I was so upset when I found broken glass and chipped plates after our first round of guests left; it was so early on that it really caught me by surprise. My boyfriend and I realized that people weren’t going to treat our home with the same respect we would have treated it. The reason that people are renting out our cabins is to spend quality time in nature and with their families and friends. This can also mean: small parties, a drunk cousin getting out of hand so they break a light bulb or lamp, toddlers who enjoy drawing on walls and hiding candy under their beds, or just guests who don’t know how to use the dishwasher properly and therefore end up breaking two drinking glasses and a plate.
“Be prepared for the expenses that will accrue and move on.”
Doors get ruined with scratches, baseboards are plastered with who knows what, random colorings on the carpet and furniture… It sucks, but it is inevitable. Don’t get attached to anything inside or out of the home. It is all meant to be used, they’re all replaceable things and you’ll just need to be prepared for the expenses that will accrue and move on.
4. A strategy for maintenance, bad customers and other contingency plans, needs to be determined.
Due to our location, which is set stunningly in the mountains, the snow and very cold winters present another force that has to be reckoned with. We have to ensure everything from the heating unit to the bedding, the fireplace, outside deck, driveway and kitchen sink needs to be in working and proper condition. When it snows heavily and reaches temperatures of 20 degrees Fahrenheit and below, the pipes have a possibility of freezing up, our driveway might be packed with three feet worth of snow, the heating unit might stop working for whatever reason, the kitchen sink could be clogged up, the fireplace is filled with creosote because the prior guests used the incorrect fire starters…
“It’s a long list of what could go wrong!”
The key to making sure everything is smooth during the winter: maintenance, maintenance and maintenance! We have to invest constantly in making sure the cabins are prepped for the brutal winters. It’s costly but we can sleep at night knowing our guests are sleeping in a warm cabin and can cook without issue.

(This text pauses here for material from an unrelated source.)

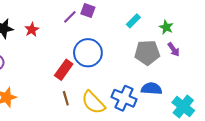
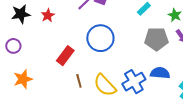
red rectangle: (64, 70) -> (65, 56), moved
blue cross: (124, 98) -> (134, 82), turned 35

Now for bad guests… we’ve dealt with guests who did not want to leave on time, did not want to check in on time, left a bunch of trash and denied it, left broken glasses and denied it, etc. We’ve learned that it’s important to take pictures, have proof, and communicate with guests immediately to let them know that they’re not abiding by the house rules they’ve agreed to. We aren’t standing outside demanding anybody to leave, but we are insistent that you must go because you were supposed to check out an hour ago and our cleaning team really needs to be in there by now. If only a “Thank you so much for staying, but please leave now and take your trash with you, thanks!” could be said without it coming off as rude.
5. It is emotionally taxing to provide customer service 24/7.

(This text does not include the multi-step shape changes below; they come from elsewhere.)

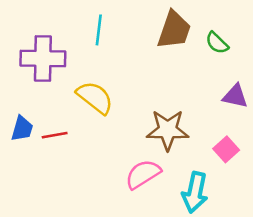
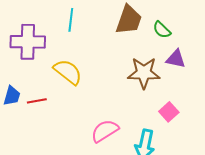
purple triangle: (235, 96) -> (176, 59), moved
brown star: (168, 130) -> (144, 73), moved

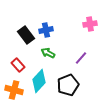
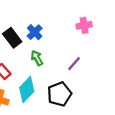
blue cross: (46, 30) -> (35, 32), turned -32
green arrow: (48, 53) -> (37, 58), turned 32

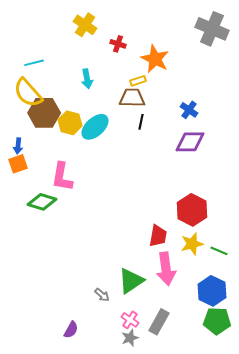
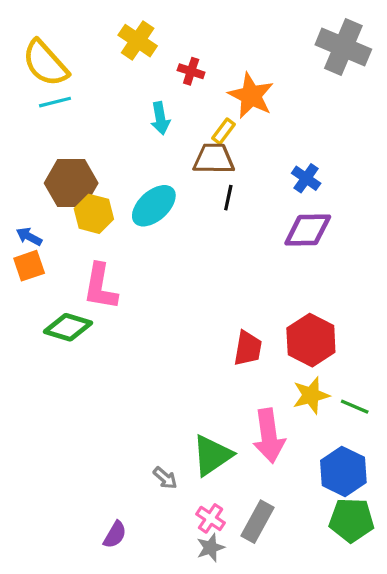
cyan arrow: (87, 79) -> (160, 118), moved
yellow rectangle: (138, 81) -> (223, 131), turned -35
yellow semicircle: (28, 93) -> (45, 63), moved
yellow hexagon: (70, 123) -> (94, 214), moved
blue arrow: (18, 146) -> (29, 237), turned 112
red trapezoid: (158, 236) -> (248, 348), moved

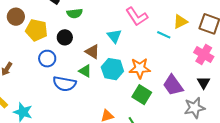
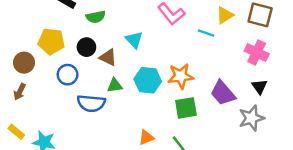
brown circle: (16, 17) -> (24, 63), moved
cyan triangle: (114, 36) -> (134, 40), moved
brown triangle: (92, 52) -> (108, 57), moved
green triangle: (85, 71) -> (115, 86), turned -32
green square: (142, 95) -> (186, 108), turned -36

In order for us to be successful on Airbnb and with our business as a whole, we need to be engaged with our guests 24/7 and bring our hospitality A-game every time. We’ve woken up at 2 am or 4 am just to see someone has messaged us an hour or two prior to asking us a question, and we 100% will reply to them ASAP. It’s normal for Airbnb hosts to set their hours to communicating with guests from 8 am to 5 pm or might not reply at all, but to us, it doesn’t seem right to not reply as soon as possible.
“Every single good and bad review is a chance for us to better our property.”
Every single good and bad review is a chance for us to better our property; our service to guests always provides us a learning lesson. Not only do we want to make sure we provide our guests with a great experience, we have to meet strict quotas to maintain our good status on the Airbnb platform. No matter how above and beyond you may go for a guest, it, unfortunately, can go unnoticed and unrecognized. It is always discouraging, but to keep our business afloat, we’ll still keep giving it our everything to each and every guest.
Darlene Kim is a writer and entrepreneur based in California.